┏━━

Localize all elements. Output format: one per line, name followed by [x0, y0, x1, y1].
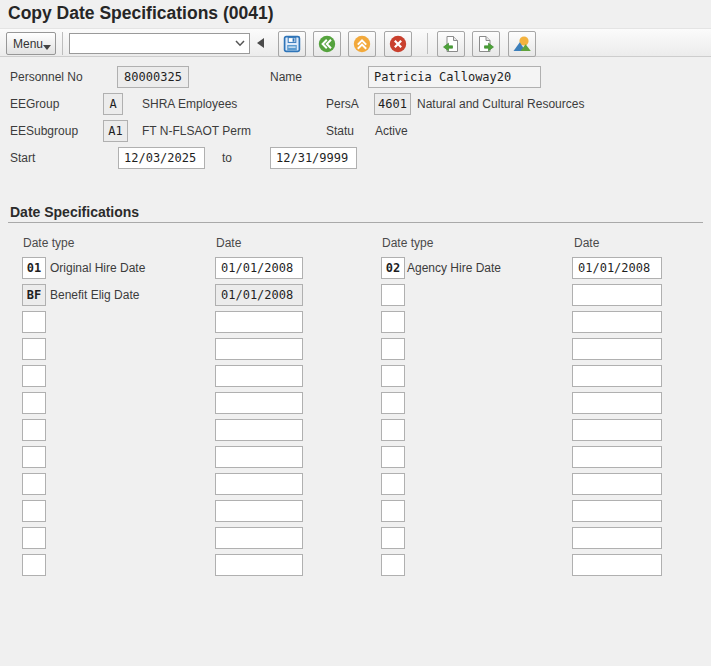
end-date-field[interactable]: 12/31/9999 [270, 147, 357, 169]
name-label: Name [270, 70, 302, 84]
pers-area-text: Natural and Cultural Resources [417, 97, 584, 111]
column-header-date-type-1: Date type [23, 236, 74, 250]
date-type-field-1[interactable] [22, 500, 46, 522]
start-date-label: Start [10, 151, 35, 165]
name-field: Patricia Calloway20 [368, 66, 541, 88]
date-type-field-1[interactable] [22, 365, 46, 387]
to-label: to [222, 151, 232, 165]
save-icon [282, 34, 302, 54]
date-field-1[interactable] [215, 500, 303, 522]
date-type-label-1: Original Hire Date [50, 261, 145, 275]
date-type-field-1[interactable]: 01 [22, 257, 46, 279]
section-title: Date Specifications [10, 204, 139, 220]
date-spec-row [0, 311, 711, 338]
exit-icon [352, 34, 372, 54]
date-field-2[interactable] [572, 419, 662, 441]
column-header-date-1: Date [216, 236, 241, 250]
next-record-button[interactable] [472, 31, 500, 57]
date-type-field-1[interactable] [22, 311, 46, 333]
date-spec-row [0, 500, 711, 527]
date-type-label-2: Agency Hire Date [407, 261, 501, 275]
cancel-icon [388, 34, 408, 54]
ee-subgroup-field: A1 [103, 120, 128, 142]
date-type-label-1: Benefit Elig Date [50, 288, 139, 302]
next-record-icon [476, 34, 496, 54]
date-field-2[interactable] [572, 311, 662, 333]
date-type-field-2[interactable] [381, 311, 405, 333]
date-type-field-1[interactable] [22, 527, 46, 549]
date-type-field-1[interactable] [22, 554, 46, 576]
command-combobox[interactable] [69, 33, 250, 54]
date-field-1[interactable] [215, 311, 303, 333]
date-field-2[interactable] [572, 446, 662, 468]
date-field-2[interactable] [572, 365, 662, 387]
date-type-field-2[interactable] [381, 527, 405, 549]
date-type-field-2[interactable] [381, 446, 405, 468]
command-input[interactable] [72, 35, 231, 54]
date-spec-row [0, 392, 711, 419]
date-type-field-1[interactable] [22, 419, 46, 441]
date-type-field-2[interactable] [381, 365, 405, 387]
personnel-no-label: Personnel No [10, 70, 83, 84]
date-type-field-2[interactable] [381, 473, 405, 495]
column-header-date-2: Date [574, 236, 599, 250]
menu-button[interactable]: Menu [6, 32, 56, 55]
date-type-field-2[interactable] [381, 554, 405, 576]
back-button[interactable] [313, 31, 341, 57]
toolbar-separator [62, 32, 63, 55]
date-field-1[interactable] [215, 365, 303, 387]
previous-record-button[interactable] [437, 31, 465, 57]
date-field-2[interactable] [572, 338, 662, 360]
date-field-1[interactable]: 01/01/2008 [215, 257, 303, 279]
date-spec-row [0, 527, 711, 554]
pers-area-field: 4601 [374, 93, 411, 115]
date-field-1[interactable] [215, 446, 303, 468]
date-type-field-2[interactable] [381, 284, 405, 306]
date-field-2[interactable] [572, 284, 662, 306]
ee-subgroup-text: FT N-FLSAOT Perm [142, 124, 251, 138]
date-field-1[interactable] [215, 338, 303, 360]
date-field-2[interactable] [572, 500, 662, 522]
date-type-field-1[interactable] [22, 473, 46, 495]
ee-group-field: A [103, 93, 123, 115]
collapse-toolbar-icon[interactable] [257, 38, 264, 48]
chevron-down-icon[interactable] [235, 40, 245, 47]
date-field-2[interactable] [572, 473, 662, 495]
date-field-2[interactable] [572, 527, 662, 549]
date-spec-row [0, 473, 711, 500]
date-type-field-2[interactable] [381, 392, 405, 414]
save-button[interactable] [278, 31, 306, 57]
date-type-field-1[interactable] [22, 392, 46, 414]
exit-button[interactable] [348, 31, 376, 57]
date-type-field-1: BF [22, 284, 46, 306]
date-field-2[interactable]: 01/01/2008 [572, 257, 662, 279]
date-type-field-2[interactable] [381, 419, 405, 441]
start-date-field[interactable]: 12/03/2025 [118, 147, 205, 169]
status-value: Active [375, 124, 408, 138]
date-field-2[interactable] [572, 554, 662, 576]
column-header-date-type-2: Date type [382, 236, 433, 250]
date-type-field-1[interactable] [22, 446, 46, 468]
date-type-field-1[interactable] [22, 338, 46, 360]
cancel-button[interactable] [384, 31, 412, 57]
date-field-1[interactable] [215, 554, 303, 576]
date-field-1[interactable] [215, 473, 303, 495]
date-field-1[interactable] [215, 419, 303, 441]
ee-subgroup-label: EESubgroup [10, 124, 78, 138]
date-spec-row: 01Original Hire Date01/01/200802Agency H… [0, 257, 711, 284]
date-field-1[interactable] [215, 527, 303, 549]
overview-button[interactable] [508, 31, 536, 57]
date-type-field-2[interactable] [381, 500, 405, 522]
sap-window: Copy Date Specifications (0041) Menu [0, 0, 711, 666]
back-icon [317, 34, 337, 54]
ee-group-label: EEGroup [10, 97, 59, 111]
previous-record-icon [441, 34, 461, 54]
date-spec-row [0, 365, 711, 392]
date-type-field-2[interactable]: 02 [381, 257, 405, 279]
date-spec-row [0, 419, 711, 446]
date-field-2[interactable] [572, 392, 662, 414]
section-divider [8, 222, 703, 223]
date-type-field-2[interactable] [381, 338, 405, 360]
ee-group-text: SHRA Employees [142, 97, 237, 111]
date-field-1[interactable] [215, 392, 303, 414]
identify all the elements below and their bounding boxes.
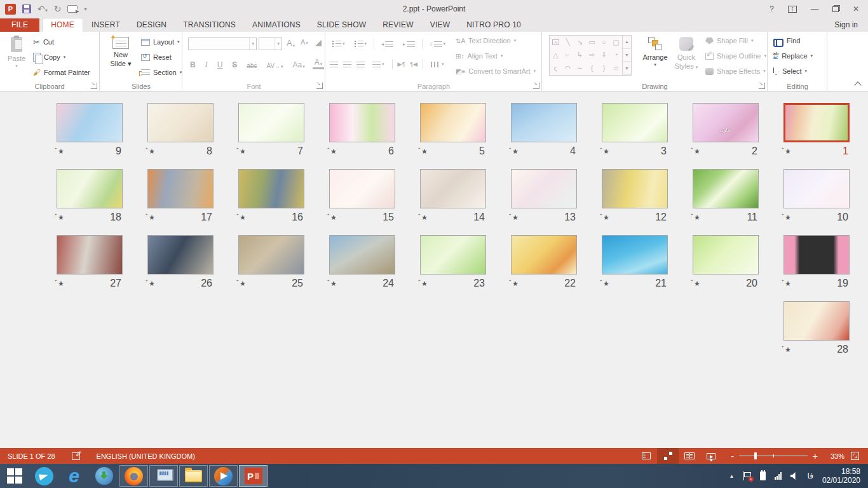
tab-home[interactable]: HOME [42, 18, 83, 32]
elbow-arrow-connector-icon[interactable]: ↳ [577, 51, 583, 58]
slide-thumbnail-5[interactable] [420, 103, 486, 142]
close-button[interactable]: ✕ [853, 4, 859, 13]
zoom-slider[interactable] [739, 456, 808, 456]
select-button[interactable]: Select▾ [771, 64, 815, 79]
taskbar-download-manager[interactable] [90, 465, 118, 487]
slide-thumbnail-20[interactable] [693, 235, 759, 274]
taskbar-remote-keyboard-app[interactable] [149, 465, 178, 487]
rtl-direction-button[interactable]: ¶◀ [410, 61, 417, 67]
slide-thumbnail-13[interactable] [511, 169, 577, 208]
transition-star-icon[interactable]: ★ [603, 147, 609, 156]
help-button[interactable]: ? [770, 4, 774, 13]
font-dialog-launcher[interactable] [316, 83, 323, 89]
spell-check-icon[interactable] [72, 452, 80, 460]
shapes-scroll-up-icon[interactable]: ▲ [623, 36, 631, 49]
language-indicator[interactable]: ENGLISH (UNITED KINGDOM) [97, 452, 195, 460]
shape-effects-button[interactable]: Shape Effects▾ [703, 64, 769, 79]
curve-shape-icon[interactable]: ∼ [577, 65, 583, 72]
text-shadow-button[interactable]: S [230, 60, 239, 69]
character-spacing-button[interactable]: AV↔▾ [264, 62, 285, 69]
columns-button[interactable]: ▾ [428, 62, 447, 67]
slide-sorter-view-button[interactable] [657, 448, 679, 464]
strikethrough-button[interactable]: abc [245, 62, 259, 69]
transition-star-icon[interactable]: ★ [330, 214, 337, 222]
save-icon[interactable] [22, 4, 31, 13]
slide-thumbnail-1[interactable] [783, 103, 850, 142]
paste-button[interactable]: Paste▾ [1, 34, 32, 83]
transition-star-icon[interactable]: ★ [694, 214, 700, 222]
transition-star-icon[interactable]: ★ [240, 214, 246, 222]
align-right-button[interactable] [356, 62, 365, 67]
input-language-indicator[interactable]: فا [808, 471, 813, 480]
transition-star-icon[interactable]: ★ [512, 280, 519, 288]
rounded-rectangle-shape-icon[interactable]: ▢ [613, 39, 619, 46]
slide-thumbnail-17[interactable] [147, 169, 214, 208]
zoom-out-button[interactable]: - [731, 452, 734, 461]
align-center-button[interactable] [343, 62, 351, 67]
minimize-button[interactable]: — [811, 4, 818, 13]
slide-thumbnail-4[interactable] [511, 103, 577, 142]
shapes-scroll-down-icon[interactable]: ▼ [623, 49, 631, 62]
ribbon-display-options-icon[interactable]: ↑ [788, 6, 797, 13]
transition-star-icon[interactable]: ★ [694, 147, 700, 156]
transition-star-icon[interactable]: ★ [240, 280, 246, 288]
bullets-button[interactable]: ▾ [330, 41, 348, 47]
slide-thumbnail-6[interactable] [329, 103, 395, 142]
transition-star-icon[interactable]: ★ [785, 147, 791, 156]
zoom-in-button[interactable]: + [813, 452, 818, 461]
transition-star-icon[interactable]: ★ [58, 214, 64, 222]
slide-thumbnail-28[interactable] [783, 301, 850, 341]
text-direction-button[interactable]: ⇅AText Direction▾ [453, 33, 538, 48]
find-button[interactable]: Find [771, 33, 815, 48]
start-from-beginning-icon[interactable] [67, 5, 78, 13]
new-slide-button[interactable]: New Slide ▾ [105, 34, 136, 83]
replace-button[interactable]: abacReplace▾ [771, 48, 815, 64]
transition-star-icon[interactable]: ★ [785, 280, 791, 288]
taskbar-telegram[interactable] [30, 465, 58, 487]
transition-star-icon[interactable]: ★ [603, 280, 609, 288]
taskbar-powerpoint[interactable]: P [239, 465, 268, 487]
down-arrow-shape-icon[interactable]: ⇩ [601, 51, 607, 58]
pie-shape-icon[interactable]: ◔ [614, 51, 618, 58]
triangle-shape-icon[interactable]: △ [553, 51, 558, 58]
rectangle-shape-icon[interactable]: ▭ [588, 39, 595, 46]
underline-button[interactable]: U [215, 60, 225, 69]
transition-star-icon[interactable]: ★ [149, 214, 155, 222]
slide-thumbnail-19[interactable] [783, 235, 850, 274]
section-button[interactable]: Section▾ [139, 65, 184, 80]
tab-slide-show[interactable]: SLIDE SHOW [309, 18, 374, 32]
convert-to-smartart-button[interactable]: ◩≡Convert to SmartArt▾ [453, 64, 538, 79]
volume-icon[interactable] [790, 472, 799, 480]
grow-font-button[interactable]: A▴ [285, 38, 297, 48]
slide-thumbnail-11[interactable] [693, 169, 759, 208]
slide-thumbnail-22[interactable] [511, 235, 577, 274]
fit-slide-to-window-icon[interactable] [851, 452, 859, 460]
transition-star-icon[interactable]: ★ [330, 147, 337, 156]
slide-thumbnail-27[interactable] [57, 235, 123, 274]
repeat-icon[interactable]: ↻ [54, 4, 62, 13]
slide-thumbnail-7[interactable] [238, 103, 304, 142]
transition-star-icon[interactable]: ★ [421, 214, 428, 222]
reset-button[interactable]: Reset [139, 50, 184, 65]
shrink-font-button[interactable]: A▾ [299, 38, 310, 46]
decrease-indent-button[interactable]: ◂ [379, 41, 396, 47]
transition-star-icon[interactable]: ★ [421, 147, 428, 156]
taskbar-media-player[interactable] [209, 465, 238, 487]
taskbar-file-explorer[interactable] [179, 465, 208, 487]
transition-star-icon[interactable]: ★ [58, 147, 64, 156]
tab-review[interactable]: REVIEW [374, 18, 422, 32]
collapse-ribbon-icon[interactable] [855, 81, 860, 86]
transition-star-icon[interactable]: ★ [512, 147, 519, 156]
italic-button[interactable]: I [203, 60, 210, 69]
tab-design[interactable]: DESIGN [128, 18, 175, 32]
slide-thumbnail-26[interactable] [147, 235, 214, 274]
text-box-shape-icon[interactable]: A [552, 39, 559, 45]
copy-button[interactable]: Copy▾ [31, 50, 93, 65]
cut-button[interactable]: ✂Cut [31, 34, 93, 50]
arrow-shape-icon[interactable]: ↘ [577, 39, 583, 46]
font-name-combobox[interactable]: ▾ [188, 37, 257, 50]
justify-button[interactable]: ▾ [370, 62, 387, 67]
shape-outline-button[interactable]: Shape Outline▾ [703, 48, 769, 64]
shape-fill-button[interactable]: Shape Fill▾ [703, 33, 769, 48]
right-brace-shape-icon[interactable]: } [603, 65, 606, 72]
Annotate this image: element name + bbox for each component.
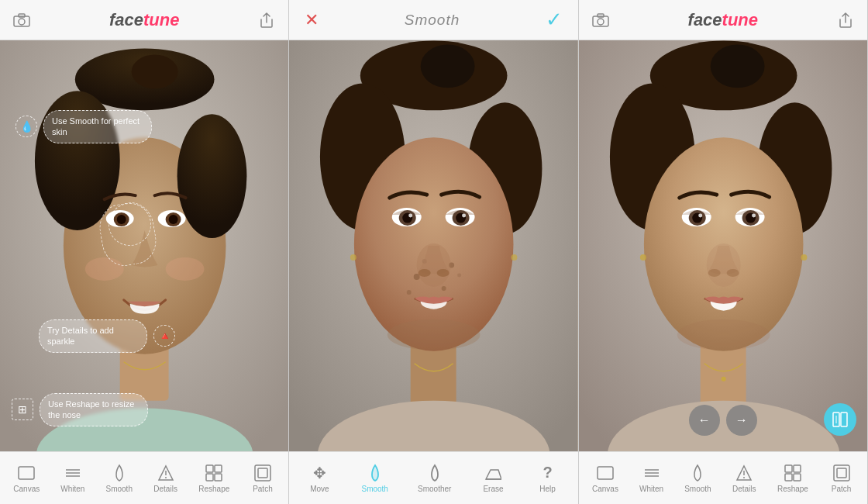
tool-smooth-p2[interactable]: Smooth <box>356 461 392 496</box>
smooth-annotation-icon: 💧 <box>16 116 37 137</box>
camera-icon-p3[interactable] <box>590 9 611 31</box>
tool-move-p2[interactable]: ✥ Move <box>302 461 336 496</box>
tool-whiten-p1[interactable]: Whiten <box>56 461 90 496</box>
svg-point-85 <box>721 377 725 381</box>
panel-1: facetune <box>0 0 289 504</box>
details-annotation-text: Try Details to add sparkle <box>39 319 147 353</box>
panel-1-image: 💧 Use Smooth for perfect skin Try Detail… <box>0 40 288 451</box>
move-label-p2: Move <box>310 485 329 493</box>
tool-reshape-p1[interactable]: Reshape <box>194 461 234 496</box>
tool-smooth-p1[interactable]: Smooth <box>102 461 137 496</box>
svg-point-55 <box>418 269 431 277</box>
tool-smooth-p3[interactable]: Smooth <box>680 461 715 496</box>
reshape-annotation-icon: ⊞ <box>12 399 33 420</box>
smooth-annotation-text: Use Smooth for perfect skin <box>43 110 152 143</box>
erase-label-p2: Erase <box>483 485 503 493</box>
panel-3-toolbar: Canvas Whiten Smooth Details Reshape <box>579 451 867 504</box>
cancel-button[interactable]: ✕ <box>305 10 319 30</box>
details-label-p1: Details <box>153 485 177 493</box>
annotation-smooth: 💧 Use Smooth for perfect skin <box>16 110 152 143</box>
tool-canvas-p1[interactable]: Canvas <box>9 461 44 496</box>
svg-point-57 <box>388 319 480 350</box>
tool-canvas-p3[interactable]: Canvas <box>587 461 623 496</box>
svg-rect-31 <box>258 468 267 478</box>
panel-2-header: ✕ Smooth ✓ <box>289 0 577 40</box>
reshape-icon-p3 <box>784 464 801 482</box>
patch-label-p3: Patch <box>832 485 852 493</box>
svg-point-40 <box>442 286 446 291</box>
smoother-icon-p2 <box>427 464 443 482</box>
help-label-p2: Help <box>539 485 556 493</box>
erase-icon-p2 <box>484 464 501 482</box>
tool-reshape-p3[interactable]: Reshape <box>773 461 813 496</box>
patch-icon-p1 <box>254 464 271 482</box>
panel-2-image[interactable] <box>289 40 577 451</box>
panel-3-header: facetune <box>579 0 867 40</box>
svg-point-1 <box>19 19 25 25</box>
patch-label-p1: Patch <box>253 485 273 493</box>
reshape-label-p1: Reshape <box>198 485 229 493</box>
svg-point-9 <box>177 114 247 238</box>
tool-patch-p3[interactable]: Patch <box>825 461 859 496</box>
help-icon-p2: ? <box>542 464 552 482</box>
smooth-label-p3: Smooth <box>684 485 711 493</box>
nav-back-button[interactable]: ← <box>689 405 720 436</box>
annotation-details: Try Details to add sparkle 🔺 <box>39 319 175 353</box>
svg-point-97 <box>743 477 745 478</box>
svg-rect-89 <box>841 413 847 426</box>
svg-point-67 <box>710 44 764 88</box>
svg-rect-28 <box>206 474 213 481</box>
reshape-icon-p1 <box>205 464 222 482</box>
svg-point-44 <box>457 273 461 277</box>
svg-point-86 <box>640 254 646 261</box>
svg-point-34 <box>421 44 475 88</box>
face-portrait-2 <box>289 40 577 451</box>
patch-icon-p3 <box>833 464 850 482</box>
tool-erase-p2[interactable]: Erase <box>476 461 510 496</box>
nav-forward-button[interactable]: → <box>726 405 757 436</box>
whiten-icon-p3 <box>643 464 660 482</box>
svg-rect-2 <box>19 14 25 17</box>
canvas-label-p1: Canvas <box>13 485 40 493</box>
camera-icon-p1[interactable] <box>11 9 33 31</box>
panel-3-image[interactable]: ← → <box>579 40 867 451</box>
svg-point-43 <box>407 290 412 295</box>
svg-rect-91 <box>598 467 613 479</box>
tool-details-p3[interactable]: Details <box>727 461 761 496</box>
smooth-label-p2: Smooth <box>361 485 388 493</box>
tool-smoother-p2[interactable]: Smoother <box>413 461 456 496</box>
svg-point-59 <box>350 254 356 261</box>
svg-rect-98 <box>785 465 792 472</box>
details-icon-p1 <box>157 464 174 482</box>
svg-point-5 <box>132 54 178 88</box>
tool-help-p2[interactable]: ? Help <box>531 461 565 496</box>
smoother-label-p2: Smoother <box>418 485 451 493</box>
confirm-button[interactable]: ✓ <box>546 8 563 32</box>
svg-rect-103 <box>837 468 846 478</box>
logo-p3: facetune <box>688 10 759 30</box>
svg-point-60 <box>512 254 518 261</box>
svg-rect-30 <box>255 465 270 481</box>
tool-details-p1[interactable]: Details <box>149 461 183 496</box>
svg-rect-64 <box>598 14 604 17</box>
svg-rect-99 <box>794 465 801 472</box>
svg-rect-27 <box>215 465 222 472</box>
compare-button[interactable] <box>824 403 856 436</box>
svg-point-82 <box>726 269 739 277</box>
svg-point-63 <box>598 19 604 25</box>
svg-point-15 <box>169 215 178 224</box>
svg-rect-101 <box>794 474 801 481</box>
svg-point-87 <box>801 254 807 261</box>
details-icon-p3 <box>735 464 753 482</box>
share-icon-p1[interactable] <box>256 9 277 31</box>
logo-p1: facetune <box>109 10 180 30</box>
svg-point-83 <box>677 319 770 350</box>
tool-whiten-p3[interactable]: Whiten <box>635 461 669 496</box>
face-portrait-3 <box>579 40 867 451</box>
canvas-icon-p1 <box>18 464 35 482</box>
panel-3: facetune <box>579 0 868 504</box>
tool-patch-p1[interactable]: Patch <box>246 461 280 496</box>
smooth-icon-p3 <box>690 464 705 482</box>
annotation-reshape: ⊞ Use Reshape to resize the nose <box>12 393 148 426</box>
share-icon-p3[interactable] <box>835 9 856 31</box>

┗━━

BRIEF: Show me each line of the listing above with "move" in it.

EXERCISE SOLUTION:
tool-move-p2[interactable]: ✥ Move <box>302 461 336 496</box>
move-label-p2: Move <box>310 485 329 493</box>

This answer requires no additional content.